## Assigned task
The required result is the number of lines below that hold the word "беременности", stated without anything else.

(Saved data entries)

Segment Open

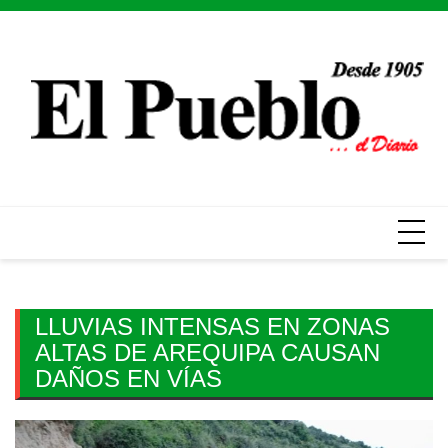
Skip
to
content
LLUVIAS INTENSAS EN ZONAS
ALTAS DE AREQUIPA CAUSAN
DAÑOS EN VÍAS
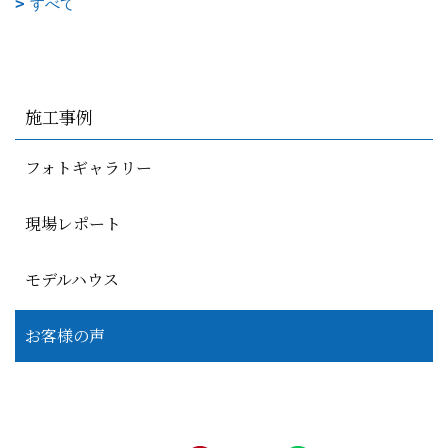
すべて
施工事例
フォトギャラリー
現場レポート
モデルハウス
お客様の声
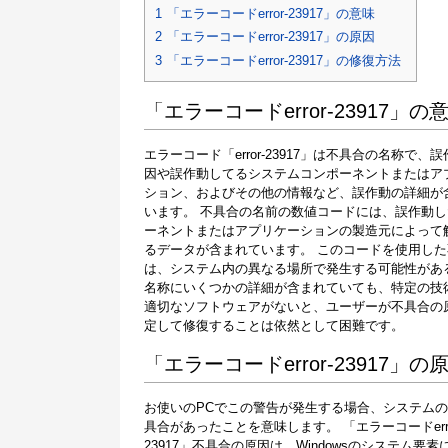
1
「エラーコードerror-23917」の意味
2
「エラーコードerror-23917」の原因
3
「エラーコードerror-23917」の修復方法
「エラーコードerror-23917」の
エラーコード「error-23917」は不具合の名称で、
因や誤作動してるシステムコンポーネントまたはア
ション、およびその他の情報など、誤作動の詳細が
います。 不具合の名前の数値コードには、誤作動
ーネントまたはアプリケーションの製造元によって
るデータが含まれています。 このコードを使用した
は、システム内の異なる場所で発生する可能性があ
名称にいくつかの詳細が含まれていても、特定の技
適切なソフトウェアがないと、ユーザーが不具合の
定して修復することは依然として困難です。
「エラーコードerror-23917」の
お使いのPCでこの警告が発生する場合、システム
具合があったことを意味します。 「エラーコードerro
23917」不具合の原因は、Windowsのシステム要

Segment Closed
Segment Open

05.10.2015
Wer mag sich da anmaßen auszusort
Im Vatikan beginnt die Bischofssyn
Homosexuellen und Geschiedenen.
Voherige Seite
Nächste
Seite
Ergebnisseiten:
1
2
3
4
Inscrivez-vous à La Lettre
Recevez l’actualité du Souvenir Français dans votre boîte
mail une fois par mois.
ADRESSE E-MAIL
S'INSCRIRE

Segment Closed
Segment Open

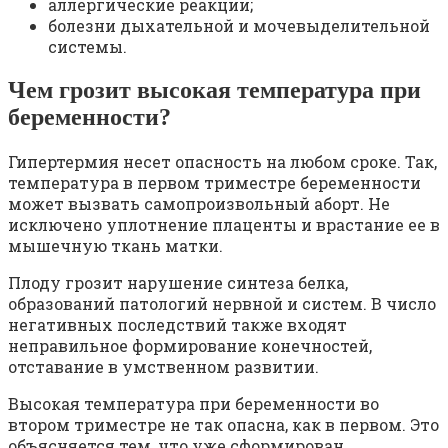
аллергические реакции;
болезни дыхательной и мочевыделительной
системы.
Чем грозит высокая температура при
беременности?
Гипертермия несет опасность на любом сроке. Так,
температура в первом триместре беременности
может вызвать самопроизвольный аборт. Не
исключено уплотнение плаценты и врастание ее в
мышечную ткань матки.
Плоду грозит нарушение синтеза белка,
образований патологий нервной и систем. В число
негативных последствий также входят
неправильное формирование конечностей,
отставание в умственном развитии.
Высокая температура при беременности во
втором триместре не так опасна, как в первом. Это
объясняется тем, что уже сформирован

Segment Closed

## Your response
3